I have been thinking of trying to write some science fiction that’s more in line with what’s considered “hard”, which means there’s no energy weapons that vaporize people, no gravity fields that make your space ship layout look more like the Queen Marry 2 than any tall skyscraper you can bring to mind, no super-duper space drive that will get you from Point A to Point B in a matter of hours.
There’s a term for that in the community: Handwavium. We’re talking a complete disregard for any of the laws of physics, where we can travel faster than the speed of light, or we can use an electromagnetic field to deflect light, or we don’t worry about heat when we’re using weapons that can take out stars. Most of the science fiction from the Golden Age was like this, mostly because there were a lot of things we simply didn’t know at the time, but these days most writers have a better understanding of the universe, and they know what can and can’t be done . . .

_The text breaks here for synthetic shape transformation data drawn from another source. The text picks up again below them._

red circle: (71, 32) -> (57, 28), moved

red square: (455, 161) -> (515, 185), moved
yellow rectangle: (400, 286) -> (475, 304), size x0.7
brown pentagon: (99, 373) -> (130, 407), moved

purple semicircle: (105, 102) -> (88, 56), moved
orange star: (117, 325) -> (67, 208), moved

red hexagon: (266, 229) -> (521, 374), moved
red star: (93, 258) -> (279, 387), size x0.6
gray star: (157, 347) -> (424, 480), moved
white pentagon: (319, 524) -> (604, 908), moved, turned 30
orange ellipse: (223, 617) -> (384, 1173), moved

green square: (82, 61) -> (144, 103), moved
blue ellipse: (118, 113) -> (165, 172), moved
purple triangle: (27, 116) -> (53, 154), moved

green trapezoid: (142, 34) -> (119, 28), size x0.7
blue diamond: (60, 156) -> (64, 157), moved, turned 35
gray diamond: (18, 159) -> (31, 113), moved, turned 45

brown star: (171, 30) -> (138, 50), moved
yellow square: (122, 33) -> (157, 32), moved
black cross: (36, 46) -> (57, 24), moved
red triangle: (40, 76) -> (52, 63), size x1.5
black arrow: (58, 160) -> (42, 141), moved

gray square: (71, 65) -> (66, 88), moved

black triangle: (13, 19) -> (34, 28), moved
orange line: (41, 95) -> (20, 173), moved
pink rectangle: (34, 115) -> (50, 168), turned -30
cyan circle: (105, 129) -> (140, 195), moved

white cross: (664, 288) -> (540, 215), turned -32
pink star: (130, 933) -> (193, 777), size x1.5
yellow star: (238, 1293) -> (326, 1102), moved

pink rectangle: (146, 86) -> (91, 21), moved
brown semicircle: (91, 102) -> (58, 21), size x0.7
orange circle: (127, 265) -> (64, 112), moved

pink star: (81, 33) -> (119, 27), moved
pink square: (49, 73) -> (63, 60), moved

Yeah, but we still like stories about getting from one star to another, and doing it in a way that doesn’t make us wait forever for our characters to make the trip. Star Trek wouldn’t be nearly as interesting if it took an entire season of fifteen shows (actually twenty-two back in the day, but that was back in the day) to travel from Earth to Vulcan, which in terms of the scale of the galaxy is like me walking to the end of the driveway to get the mail. The Dominion War becomes a lot less worrisome if it takes the Jem’Hadar six months to travel from the Bajor Wormhole to DS9–and Starfleet won’t show up for eight months after that.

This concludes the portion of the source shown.